TO DO: Where a line below includes the word "will", copy that line.
::::::
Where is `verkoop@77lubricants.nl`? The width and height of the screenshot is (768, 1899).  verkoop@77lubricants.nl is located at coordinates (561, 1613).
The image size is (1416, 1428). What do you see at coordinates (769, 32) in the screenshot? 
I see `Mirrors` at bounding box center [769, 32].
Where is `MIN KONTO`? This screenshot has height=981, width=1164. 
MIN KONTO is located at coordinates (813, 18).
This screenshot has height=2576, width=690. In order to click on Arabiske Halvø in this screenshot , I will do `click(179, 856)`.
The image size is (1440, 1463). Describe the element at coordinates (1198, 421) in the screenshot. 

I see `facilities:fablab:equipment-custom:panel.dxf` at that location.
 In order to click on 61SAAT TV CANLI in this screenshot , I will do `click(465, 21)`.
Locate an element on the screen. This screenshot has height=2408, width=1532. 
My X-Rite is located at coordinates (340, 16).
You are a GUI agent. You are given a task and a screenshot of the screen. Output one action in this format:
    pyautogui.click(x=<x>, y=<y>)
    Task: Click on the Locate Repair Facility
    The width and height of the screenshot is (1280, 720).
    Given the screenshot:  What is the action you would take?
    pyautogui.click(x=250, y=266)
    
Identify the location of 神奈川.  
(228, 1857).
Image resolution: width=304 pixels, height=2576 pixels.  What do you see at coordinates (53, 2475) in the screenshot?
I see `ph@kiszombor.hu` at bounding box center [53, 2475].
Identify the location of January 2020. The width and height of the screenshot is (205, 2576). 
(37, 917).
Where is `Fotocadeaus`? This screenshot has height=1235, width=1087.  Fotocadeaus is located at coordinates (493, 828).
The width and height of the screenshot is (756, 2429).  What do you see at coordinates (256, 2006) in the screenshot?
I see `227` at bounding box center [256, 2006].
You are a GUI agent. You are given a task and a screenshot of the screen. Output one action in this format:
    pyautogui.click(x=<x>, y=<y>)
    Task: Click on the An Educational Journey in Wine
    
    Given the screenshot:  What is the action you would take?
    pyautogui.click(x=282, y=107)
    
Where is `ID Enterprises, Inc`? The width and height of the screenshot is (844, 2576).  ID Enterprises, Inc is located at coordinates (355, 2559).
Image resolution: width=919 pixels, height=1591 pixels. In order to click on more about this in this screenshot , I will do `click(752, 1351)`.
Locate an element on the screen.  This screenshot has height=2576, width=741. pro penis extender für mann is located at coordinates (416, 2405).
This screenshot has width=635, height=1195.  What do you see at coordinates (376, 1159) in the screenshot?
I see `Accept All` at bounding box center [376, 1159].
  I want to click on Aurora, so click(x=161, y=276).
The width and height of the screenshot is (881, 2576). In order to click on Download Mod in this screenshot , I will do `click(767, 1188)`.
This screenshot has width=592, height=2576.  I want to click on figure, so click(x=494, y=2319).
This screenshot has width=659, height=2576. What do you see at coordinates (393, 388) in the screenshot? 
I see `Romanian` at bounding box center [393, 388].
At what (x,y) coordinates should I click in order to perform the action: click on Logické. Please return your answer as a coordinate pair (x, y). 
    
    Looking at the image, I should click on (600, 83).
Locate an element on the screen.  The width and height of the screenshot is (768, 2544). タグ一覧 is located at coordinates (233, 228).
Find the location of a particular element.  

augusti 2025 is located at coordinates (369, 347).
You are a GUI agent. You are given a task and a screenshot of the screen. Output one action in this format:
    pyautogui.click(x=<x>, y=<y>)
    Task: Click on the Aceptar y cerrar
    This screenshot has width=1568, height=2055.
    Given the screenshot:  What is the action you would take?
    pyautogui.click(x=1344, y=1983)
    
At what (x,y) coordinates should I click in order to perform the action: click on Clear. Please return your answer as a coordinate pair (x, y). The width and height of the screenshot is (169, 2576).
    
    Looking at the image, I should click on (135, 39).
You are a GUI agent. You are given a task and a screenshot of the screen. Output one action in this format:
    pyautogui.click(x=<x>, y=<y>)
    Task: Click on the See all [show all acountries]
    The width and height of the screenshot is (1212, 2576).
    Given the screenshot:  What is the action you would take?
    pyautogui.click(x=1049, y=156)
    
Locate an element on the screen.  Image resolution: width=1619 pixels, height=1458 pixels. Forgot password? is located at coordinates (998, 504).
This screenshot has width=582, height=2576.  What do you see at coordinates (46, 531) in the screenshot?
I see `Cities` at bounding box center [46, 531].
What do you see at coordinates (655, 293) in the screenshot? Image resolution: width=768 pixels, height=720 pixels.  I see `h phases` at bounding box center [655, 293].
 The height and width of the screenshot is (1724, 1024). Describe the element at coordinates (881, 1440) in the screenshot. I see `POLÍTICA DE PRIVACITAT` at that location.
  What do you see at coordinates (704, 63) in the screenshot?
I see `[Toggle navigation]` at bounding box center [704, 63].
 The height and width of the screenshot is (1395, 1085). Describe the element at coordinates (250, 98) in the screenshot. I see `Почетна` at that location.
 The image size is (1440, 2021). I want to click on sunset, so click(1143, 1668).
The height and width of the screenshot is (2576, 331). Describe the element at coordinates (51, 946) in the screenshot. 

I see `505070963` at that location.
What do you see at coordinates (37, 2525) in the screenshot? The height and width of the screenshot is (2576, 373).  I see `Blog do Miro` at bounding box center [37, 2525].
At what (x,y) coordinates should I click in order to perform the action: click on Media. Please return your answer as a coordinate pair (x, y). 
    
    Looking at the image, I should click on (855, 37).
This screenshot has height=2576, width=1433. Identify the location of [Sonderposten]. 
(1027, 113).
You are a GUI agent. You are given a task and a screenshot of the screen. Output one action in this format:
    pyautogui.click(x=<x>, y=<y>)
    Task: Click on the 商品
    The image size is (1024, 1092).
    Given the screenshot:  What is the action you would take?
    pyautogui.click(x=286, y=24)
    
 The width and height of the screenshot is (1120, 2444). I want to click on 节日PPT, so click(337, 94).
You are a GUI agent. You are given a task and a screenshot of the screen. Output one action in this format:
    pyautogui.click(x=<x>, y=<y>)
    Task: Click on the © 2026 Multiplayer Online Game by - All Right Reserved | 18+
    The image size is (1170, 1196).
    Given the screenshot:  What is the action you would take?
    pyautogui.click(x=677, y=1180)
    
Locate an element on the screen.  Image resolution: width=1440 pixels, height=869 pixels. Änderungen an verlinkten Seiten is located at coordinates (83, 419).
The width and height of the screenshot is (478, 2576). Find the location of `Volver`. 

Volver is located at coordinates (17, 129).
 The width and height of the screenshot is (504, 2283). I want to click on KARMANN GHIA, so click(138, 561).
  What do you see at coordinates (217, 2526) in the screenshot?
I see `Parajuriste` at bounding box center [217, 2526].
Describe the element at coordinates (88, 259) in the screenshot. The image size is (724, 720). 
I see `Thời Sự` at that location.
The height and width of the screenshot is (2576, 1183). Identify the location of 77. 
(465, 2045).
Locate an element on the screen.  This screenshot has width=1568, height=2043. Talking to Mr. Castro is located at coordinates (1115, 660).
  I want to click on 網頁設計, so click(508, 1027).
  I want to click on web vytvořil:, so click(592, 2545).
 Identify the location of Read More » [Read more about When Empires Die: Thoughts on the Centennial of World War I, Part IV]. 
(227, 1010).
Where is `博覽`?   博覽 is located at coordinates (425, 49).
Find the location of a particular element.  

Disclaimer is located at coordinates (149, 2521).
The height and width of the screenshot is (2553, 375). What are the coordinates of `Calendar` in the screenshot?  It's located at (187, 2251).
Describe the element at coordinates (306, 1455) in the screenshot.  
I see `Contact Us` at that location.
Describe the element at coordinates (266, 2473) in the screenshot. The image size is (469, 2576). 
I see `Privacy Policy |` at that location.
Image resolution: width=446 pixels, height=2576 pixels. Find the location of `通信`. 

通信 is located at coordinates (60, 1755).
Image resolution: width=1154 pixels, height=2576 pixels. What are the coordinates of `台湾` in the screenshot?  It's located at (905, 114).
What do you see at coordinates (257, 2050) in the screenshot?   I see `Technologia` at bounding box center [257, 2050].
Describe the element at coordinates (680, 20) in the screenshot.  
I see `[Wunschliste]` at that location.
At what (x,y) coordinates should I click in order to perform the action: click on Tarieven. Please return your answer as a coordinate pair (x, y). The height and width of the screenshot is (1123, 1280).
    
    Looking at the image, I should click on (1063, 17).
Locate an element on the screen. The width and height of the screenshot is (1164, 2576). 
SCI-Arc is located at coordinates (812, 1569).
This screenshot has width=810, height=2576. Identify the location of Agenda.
::::::
WRITTEN RESPONSE:
This screenshot has height=2576, width=690. In order to click on Arabiske Halvø in this screenshot , I will do `click(179, 856)`.
 In order to click on 61SAAT TV CANLI in this screenshot , I will do `click(465, 21)`.
Image resolution: width=919 pixels, height=1591 pixels. In order to click on more about this in this screenshot , I will do `click(752, 1351)`.
The width and height of the screenshot is (881, 2576). In order to click on Download Mod in this screenshot , I will do `click(767, 1188)`.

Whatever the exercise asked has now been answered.